DATASET EXCERPTS START

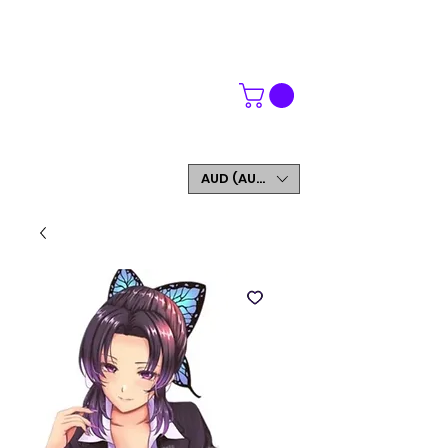
WORLDWIDE SHIPPING
FREE SHIPPING ON ORDERS OVER $200
SIGN UP AND GET 5% OFF YOUR FIRST ORDER
AUD (AU$)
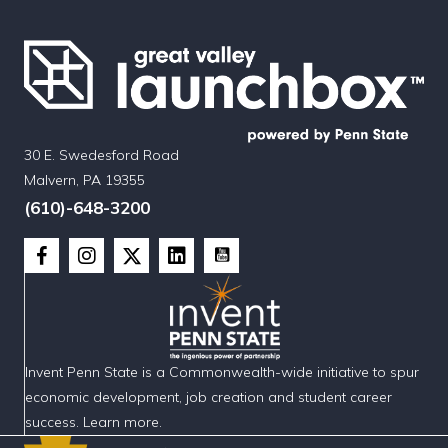
30 E. Swedesford Road
Malvern, PA 19355
(610)-648-3200
Invent Penn State is a Commonwealth-wide initiative to spur
economic development, job creation and student career
success. Learn more.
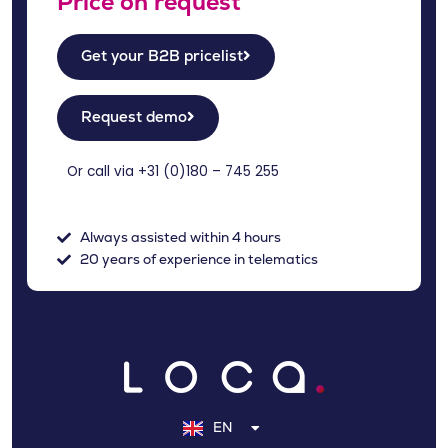
Price on request
Get your B2B pricelist
Request demo
Or call via +31 (
0)180 – 745 255
Always assisted within 4 hours
20 years of experience in telematics
NL
DE
EN
FR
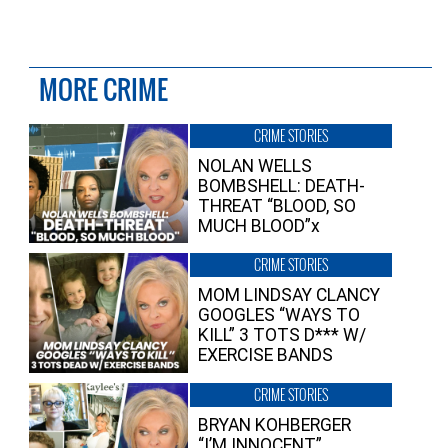
MORE CRIME
CRIME STORIES
NOLAN WELLS
BOMBSHELL: DEATH-
THREAT “BLOOD, SO
MUCH BLOOD”x
CRIME STORIES
MOM LINDSAY CLANCY
GOOGLES “WAYS TO
KILL” 3 TOTS D*** W/
EXERCISE BANDS
CRIME STORIES
BRYAN KOHBERGER
“I’M INNOCENT”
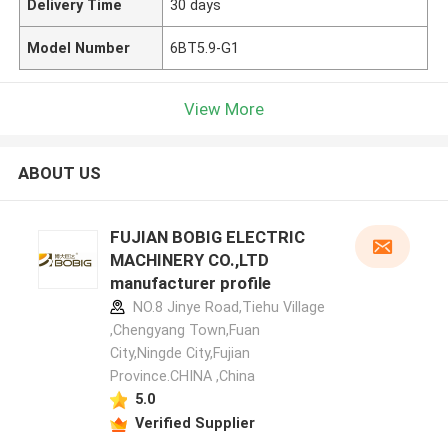
Delivery Time
30 days
Model Number
6BT5.9-G1
View More
ABOUT US
FUJIAN BOBIG ELECTRIC
MACHINERY CO.,LTD
manufacturer profile
NO.8 Jinye Road,Tiehu Village
,Chengyang Town,Fuan
City,Ningde City,Fujian
Province.CHINA ,China
5.0
Verified Supplier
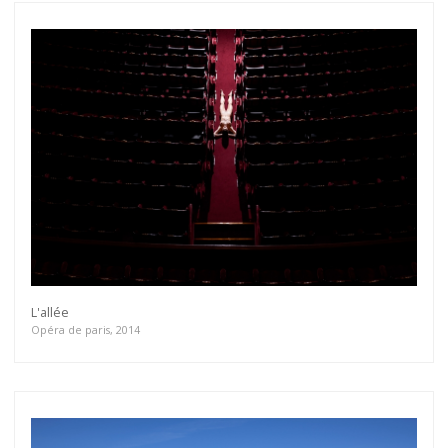
L'allée
Opéra de paris, 2014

DATASET EXCERPTS END

### PROBLEM
Each line of the data must be transcribed exactly; pictures are not carried over.

### RESPONSE AREA
WORLDWIDE SHIPPING
FREE SHIPPING ON ORDERS OVER $200
SIGN UP AND GET 5% OFF YOUR FIRST ORDER
AUD (AU$)
30 E. Swedesford Road
Malvern, PA 19355
(610)-648-3200
Invent Penn State is a Commonwealth-wide initiative to spur
economic development, job creation and student career
success. Learn more.
Price on request
Get your B2B pricelist
Request demo
Or call via +31 (
0)180 – 745 255
Always assisted within 4 hours
20 years of experience in telematics
NL
DE
EN
FR
MORE CRIME
CRIME STORIES
NOLAN WELLS
BOMBSHELL: DEATH-
THREAT “BLOOD, SO
MUCH BLOOD”x
CRIME STORIES
MOM LINDSAY CLANCY
GOOGLES “WAYS TO
KILL” 3 TOTS D*** W/
EXERCISE BANDS
CRIME STORIES
BRYAN KOHBERGER
“I’M INNOCENT”
Delivery Time
30 days
Model Number
6BT5.9-G1
View More
ABOUT US
FUJIAN BOBIG ELECTRIC
MACHINERY CO.,LTD
manufacturer profile
NO.8 Jinye Road,Tiehu Village
,Chengyang Town,Fuan
City,Ningde City,Fujian
Province.CHINA ,China
5.0
Verified Supplier
L'allée
Opéra de paris, 2014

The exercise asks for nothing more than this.